Nokia Swaps Out CEO
![Aiindustry](/assets/_1440x360_crop_center-center_none/AIindustry.jpg)
Nokia (NYSE: NOK) has announced that CEO Pekka Lundmark will leave the company March 31, ceding the top post to U.S. executive Justin Hotard on April 1.
According to Nokia's board chair Sari Baldauf, the transition has been in the works since last spring, when Lundmark reportedly told the board he would like to step aside from executive roles.
According to Baldauf, the succession committee looked inside and outside the company and ultimately felt that among other things, the worldwide market opportunities encouraged a choice from America. Hotard and his family will move to Espoo, Finland, as he takes the job.
Lundmark will stay until the end of the year in an advisory role to Hotard.
![](/assets/JustinatNokia.png)
Justin Hotard. Source: Nokia
Lundmark Passes the Torch
During a press conference Monday announcing Hotard’s appointment, CEO Lundmark cited his gratitude for five years as CEO and spoke of the company’s readiness to expand in new directions. “It has been a true privilege to lead Nokia,” he said. “These types of decisions are always very difficult, and in a way the timing is never perfect.” But he added: “We are well positioned for growth in new markets such as datacenters, private industrial networks, and communications solutions for the defense sector, and to continue to take market share with the service provider customers.”
Lundmark said that telco purchases are starting to recover from a downturn in 2023 and the first half of 2024. That was the timeframe when Nokia lost a $14 billion 5G contract with AT&T to Ericsson. Subsequently, there were rumors that Samsung and other would-be acquirers were eyeing up Nokia’s $10 billion mobile networking business.
![](/assets/PekkaLundmark.png)
Pekka Lundmark. Source: Nokia
Now, however, Nokia seems to have an eye out for defense contracts based on 5G mobile networking. In May 2024, Nokia completed the acquisition of the Fenix Group (amount undisclosed), which specializes in mobile radios for tactical defense communications. And asked today in an interview with Bloomberg whether Nokia would be interested in selling its mobile assets to Samsung, Hotard said only that mobile networks are “a core asset” for Nokia.
Datacenter and AI Are Prime Opportunities
Datacenter networking came up repeatedly at Monday’s press conference. “The hundreds of billions of dollars being invested in datacenter today from a technology standpoint of course starts with compute, accelerators and GPUs,” said Hotard. “But the second thing is the network and the connectivity, and further it’s not just the connectivity inside the datacenter but the connectivity across datacenters.”
Cue Nokia’s planned acquisition of optical networking provider Infinera for $2.3 billion, which Nokia has said will close before April 1, the day Hotard takes charge. That deal could boost Nokia’s datacenter interconnection capabilities.
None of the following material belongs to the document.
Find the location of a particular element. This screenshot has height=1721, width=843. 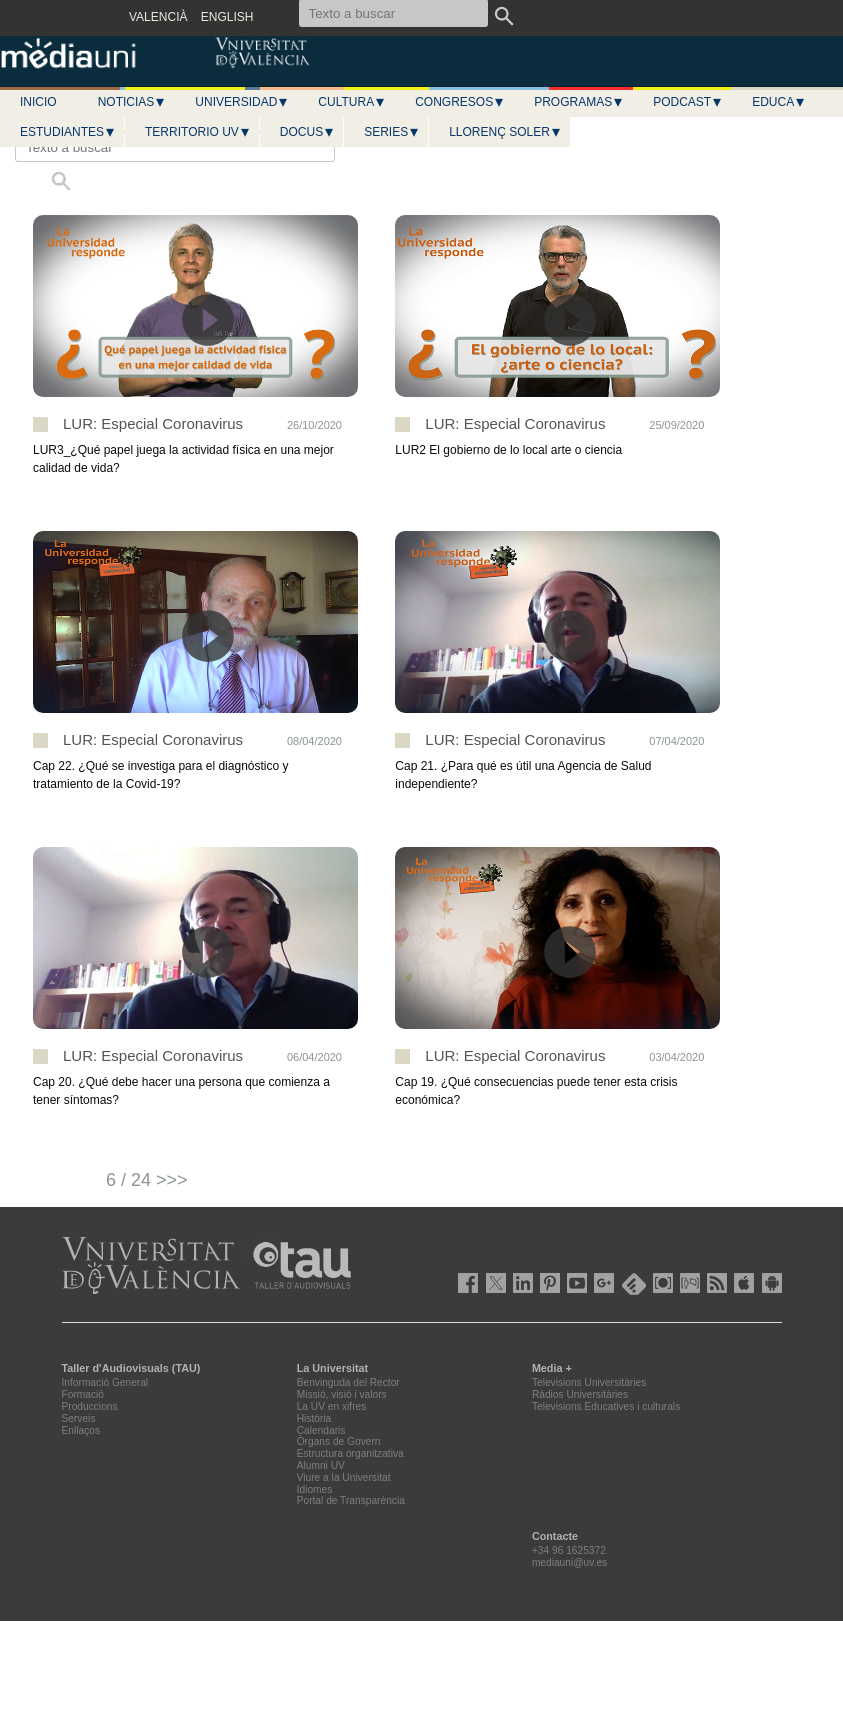 Inicio is located at coordinates (38, 102).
Evidence that Nokia has its eye on datacenter networking was also clear from the announcement of its datacenter management system, Event-Driven Automation (EDA) in October 2024. While Nokia faces stiff competition in the datacenter space from Cisco, Arista, and Juniper Networks, the company seems determined to soldier on. One good sign is that CoreWeave in September 2024 chose Nokia to supply networking infrastructure for its services.
Leaving the Intel Titanic
Justin Hotard comes to Nokia from Intel, where he spent just over a year as executive vice president and general manager of the Data Center & AI Business Group, which includes the company’s Xeon processors, which contain GPUs and accelerators. Reporting directly to CEO Pat Gelsinger, he had a front-row view of Intel’s down motion prior to Gelsinger’s departure. He also oversaw a division that continued to lose money. By spring 2024, he was clearly open to a way out of arranging the deck chairs on Intel’s Titanic.
Hotard has a long executive career for his age (51). An engineer with an MBA, he held a number of executive posts at NCR corporation from 2007 through 2014, ending his tenure there as president of NCR Small Business. He moved on to HPE, where he worked in a variety of leadership positions before ending up as executive vice president and general manager of High-Performance Computing, AI and Hewlett Packard Labs.
Hotard said Monday that he will spend the first few months of his new job asking questions and exploring Nokia’s team, customers, partners, and investors to determine how best to accelerate the company’s networking infrastructure business.
Futuriom Take: Justin Hotard brings knowledge of AI infrastructure and datacenter networking to his new post as CEO of Nokia. Following Pekka Lundmark's steering of Nokia away from just the telecom market, he plans to explore opportunities in datacenters, private industrial networks, and communications for the defense industry.